What Your Car Does in a Crash

Feb 20

What Your Car Does in a Crash

Anatomy of a crash: This is an incredible analysis of a crash involving an Australian Ford Falcon XT.

0 milliseconds - An external object touches the driver’s door.
1 ms - The car’s door pressure sensor detects a pressure wave.
2 ms - An acceleration sensor in the C-pillar behind the rear door also detects a crash event.
2.5 ms - A sensor in the car’s centre detects crash vibrations.
5 ms - Car’s crash computer checks for insignificant crash events, such as a shopping trolley impact or incidental contact. It is still working out the severity of the crash. Door intrusion structure begins to absorb energy.

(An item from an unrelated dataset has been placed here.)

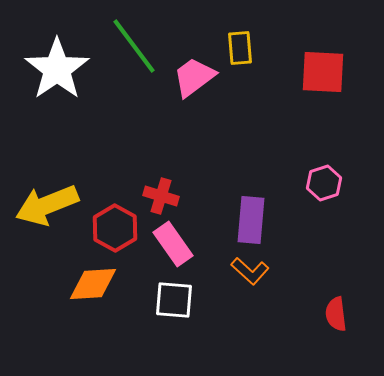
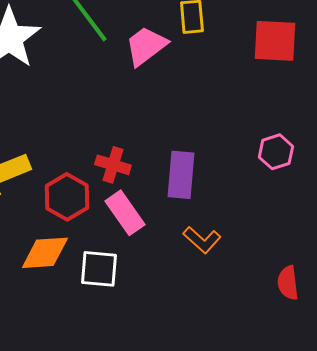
purple rectangle: (251, 220) -> (181, 175), moved
white square: (174, 300) -> (99, 269), moved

It’s incredible how much processing the car does in such a short period of time. By 70ms, the air bag is already starting to deflate, and, so far as the car is concerned, the crash is considered “complete.”

Here’s the real kicker:

150-300 ms - Occupant becomes aware of collision.


Comments

by Chris_,   February 21, 2009 6:57 PM  

Living up in Northern MN I got to get to know some of the test drivers for Bosche brake systems. They have a winter driving course up by the airport in Baudette. He was telling us about the anti rolling software they are writing for SUV's. At that time the limitation was the speed of electricity to get the signals to the brakes fast enough to stop the roll from happening.